[Page-level text extractions]
..............................
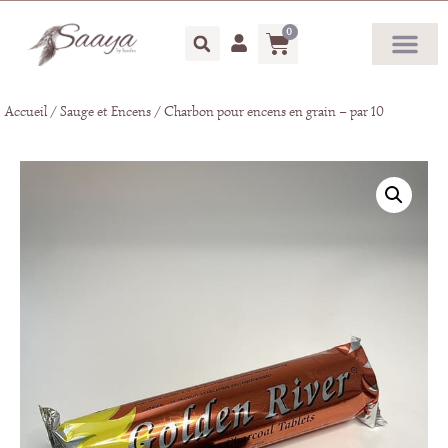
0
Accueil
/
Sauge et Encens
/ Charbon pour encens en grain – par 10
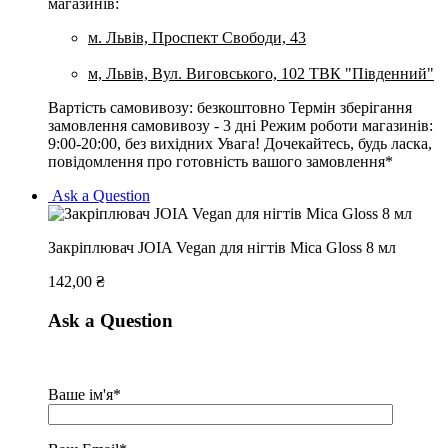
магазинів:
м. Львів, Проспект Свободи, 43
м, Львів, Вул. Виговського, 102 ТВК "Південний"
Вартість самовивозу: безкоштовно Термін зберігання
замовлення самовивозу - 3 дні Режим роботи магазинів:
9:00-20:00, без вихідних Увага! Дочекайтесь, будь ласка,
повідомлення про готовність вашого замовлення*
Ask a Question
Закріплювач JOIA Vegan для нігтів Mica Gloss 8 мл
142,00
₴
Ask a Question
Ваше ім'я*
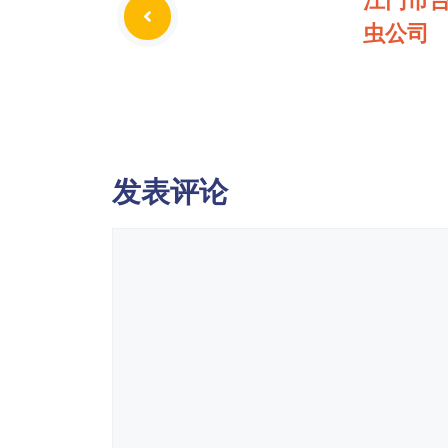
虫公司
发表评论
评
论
..............................
■ **What the exercise asks**
When a line of the records has the word "замовлення", pick it out and copy it.

■ **Result of this exercise**
замовлення самовивозу - 3 дні Режим роботи магазинів:
повідомлення про готовність вашого замовлення*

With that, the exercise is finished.